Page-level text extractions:
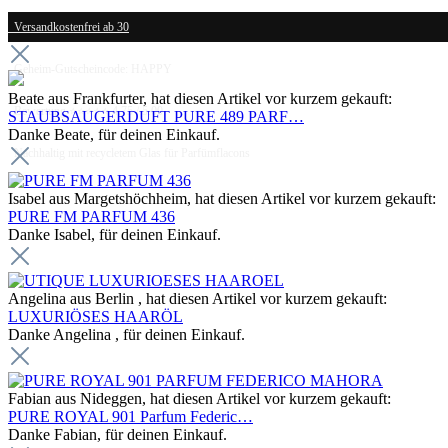
Versandkostenfrei ab 30
Geheim-Gutscheincode: HAPPY
Beate aus Frankfurter, hat diesen Artikel vor kurzem gekauft:
Bewertung ⭐⭐⭐⭐⭐ 4.75 / 5.00
STAUBSAUGERDUFT PURE 489 PARF…
Danke Beate, für deinen Einkauf.
Nachhaltig mit recycletem Glas für Parfümflacons
Isabel aus Margetshöchheim, hat diesen Artikel vor kurzem gekauft:
PURE FM PARFUM 436
Danke Isabel, für deinen Einkauf.
Angelina aus Berlin , hat diesen Artikel vor kurzem gekauft:
LUXURIÖSES HAARÖL
Danke Angelina , für deinen Einkauf.
Fabian aus Nideggen, hat diesen Artikel vor kurzem gekauft:
PURE ROYAL 901 Parfum Federic…
Danke Fabian, für deinen Einkauf.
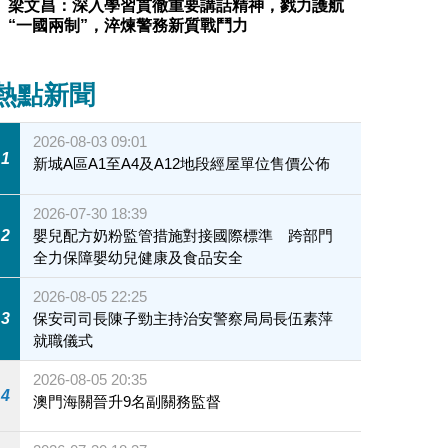
梁文昌：深入學習貫徹重要講話精神，戮力護航
“一國兩制”，淬煉警務新質戰鬥力
熱點新聞
2026-08-03 09:01
1
新城A區A1至A4及A12地段經屋單位售價公佈
2026-07-30 18:39
2
嬰兒配方奶粉監管措施對接國際標準 跨部門
全力保障嬰幼兒健康及食品安全
2026-08-05 22:25
3
保安司司長陳子勁主持治安警察局局長伍素萍
就職儀式
2026-08-05 20:35
4
澳門海關晉升9名副關務監督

TASK ITEM
The answer must be an exact copy of the lines from the one containing "LUXURIÖSES HAARÖL" through the last line of the records, with no pictures included.

TASK ANSWER
LUXURIÖSES HAARÖL
Danke Angelina , für deinen Einkauf.
Fabian aus Nideggen, hat diesen Artikel vor kurzem gekauft:
PURE ROYAL 901 Parfum Federic…
Danke Fabian, für deinen Einkauf.
梁文昌：深入學習貫徹重要講話精神，戮力護航
“一國兩制”，淬煉警務新質戰鬥力
熱點新聞
2026-08-03 09:01
1
新城A區A1至A4及A12地段經屋單位售價公佈
2026-07-30 18:39
2
嬰兒配方奶粉監管措施對接國際標準 跨部門
全力保障嬰幼兒健康及食品安全
2026-08-05 22:25
3
保安司司長陳子勁主持治安警察局局長伍素萍
就職儀式
2026-08-05 20:35
4
澳門海關晉升9名副關務監督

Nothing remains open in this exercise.